Added cookies caching to titulky providerv1.0.3-beta.25

author: Samuel Bartík <[email protected]> 2022-02-04 12:47:46 +0100
committer: GitHub <[email protected]> 2022-02-04 06:47:46 -0500
commit: 45f085eb5dc7a31a411f4cbb93f96cc214bc7607 (patch)
tree: 710b0026b7fc34e88b2470db2be737e335a5ddd2
parent: 54b8080a2576b2357c9679164532a5098cf014e7 (diff)

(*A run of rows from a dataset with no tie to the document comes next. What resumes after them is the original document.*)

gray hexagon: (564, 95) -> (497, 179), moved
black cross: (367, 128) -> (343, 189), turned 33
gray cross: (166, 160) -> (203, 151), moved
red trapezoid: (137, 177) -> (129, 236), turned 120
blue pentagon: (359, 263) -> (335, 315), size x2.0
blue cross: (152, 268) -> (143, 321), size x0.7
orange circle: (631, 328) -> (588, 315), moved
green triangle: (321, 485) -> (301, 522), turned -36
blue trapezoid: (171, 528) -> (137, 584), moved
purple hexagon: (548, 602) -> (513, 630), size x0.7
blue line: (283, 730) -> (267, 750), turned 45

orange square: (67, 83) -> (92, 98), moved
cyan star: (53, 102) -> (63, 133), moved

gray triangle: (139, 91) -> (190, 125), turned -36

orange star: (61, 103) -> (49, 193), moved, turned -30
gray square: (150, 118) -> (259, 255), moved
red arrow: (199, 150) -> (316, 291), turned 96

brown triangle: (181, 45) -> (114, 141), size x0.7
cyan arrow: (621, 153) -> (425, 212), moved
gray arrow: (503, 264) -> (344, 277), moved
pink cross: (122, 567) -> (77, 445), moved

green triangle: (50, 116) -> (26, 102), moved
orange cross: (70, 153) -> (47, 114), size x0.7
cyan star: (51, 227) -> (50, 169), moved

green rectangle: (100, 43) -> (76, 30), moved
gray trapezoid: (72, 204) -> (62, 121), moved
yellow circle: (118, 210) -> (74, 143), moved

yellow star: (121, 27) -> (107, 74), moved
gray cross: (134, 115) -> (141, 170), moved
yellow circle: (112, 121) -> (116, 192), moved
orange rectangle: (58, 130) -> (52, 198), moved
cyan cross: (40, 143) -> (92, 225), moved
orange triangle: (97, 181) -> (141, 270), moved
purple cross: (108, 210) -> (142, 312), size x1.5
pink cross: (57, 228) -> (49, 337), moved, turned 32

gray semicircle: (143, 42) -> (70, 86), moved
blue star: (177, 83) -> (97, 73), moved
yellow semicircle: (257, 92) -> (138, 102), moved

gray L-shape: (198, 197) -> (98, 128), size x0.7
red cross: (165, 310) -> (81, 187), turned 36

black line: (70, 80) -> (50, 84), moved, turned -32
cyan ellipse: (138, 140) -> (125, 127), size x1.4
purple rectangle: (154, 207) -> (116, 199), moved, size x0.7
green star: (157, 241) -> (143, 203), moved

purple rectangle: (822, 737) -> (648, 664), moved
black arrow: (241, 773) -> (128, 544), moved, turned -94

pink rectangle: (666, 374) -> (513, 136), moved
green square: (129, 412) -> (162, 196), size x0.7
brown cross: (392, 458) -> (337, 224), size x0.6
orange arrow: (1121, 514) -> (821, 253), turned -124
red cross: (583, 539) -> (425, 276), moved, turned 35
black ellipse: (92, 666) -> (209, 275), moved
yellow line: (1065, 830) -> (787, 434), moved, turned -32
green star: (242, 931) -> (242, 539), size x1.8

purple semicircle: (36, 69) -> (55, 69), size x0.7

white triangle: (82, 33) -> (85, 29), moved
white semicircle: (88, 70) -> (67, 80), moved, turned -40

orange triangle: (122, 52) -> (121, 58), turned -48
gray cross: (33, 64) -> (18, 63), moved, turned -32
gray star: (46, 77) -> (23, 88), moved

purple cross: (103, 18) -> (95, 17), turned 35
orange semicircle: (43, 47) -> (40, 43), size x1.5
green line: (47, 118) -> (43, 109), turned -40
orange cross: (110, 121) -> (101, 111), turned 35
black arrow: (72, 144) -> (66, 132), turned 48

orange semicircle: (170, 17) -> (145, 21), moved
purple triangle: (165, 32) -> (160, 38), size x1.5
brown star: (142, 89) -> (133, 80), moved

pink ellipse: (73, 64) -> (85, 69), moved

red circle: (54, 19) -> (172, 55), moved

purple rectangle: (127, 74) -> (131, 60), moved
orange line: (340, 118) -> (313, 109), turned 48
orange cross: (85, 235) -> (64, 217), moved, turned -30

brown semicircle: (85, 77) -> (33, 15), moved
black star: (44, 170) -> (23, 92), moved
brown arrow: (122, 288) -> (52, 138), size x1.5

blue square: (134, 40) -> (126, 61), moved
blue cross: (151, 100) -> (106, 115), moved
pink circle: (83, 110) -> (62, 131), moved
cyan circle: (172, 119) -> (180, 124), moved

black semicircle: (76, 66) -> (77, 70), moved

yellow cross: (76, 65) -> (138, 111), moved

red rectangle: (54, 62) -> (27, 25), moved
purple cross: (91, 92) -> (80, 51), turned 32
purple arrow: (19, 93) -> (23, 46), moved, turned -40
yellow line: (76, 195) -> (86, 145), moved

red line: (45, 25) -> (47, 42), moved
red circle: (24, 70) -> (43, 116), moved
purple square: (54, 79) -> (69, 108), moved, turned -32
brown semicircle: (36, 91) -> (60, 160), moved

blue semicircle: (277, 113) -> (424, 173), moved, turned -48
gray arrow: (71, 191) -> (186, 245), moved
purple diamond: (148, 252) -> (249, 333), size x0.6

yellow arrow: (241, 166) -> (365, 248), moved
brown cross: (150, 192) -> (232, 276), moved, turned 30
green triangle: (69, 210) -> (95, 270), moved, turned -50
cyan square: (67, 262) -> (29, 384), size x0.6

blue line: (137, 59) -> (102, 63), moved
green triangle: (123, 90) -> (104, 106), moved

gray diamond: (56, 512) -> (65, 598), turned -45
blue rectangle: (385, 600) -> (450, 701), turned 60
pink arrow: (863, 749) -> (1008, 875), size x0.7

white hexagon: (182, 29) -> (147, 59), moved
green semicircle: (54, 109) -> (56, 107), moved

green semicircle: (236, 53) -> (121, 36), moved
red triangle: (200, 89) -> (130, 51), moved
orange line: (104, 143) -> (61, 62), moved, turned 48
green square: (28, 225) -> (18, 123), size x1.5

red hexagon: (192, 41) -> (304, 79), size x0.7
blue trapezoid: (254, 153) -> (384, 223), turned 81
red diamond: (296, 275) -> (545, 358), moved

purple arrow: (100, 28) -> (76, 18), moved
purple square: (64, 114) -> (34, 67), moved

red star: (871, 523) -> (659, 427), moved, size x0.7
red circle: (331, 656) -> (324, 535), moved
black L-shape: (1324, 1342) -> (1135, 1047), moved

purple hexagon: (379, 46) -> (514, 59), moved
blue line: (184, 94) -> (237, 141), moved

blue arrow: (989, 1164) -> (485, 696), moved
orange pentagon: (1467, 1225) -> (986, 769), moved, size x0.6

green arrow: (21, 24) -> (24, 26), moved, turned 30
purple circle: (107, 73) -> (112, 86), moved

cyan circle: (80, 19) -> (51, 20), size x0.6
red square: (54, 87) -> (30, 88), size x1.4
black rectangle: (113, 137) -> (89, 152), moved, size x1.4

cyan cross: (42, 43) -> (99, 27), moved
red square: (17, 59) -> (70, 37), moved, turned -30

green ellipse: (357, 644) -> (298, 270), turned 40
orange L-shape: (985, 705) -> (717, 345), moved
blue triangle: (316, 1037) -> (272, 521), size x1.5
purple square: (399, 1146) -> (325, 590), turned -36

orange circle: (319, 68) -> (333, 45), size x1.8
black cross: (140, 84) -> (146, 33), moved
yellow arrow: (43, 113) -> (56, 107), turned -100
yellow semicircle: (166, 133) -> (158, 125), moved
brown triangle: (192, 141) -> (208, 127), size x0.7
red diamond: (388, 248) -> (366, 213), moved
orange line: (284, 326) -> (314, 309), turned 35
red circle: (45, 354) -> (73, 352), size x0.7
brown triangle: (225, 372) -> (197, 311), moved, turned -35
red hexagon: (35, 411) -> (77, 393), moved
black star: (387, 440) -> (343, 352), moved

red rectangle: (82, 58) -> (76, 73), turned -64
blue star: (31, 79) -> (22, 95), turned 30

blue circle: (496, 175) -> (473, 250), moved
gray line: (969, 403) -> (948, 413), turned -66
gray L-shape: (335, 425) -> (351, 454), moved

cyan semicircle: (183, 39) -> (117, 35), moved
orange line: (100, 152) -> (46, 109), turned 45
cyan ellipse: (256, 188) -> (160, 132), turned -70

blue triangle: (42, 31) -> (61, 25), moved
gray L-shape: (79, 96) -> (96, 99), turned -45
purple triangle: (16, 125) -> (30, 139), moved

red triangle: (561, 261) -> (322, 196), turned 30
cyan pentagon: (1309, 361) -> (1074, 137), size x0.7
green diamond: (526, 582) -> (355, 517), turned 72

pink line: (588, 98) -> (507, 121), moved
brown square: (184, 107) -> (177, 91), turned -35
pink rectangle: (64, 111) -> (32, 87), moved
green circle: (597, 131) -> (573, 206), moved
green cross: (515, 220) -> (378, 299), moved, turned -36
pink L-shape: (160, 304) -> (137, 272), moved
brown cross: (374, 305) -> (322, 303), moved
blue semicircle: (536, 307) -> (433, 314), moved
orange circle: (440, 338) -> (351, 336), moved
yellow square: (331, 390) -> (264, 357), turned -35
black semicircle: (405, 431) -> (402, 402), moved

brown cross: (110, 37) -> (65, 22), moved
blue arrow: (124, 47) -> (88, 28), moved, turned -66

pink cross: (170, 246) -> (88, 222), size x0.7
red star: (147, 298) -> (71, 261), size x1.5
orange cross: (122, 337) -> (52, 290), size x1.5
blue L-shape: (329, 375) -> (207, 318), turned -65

download: bazarr-1.0.3-beta.25.tar.gz
bazarr-1.0.3-beta.25.zip
1 files changed, 56 insertions, 13 deletions
diff --git a/libs/subliminal_patch/providers/titulky.py b/libs/subliminal_patch/providers/titulky.py
index 7b33acd04..e48e38d21 100644
--- a/libs/subliminal_patch/providers/titulky.py
+++ b/libs/subliminal_patch/providers/titulky.py
@@ -14,6 +14,7 @@ from requests import Session
 from requests.adapters import HTTPAdapter
 from requests.exceptions import HTTPError
 
+from subliminal.cache import region as cache
 from subliminal.exceptions import AuthenticationError, ConfigurationError, DownloadLimitExceeded, Error, ProviderError
 from subliminal.providers import ParserBeautifulSoup
 from subliminal.subtitle import fix_line_ending
@@ -25,6 +26,7 @@ from subliminal_patch.providers.mixins import ProviderSubtitleArchiveMixin
 from subliminal_patch.score import framerate_equal
 from subliminal_patch.subtitle import Subtitle, guess_matches, sanitize
 
+from dogpile.cache.api import NO_VALUE
 from subzero.language import Language
 
 from .utils import FIRST_THOUSAND_OR_SO_USER_AGENTS as AGENT_LIST
@@ -239,9 +241,14 @@ class TitulkyProvider(Provider, ProviderSubtitleArchiveMixin):
         self.session.mount('http://', HTTPAdapter(pool_maxsize=pool_maxsize))
 
         # Set headers
-        self.session.headers['User-Agent'] = AGENT_LIST[randint(
-            0,
-            len(AGENT_LIST) - 1)]
+        cached_user_agent = cache.get('titulky_user_agent')
+        if cached_user_agent == NO_VALUE:
+            new_user_agent = AGENT_LIST[ randint(0, len(AGENT_LIST) - 1) ]
+            cache.set('titulky_user_agent', new_user_agent)
+            self.session.headers['User-Agent'] = new_user_agent
+        else:
+            self.session.headers['User-Agent'] = cached_user_agent
+
         self.session.headers['Accept'] = 'text/html,application/xhtml+xml,application/xml;q=0.9,*/*;q=0.8'
         self.session.headers['Accept-Language'] = 'sk,cz,en;q=0.5'
         self.session.headers['Accept-Encoding'] = 'gzip, deflate'
@@ -253,19 +260,24 @@ class TitulkyProvider(Provider, ProviderSubtitleArchiveMixin):
         self.login()
 
     def terminate(self):
-        self.logout()
         self.session.close()
 
     def login(self):
-        logger.info("Titulky.com: Logging in")
-
-        self.session.get(self.server_url)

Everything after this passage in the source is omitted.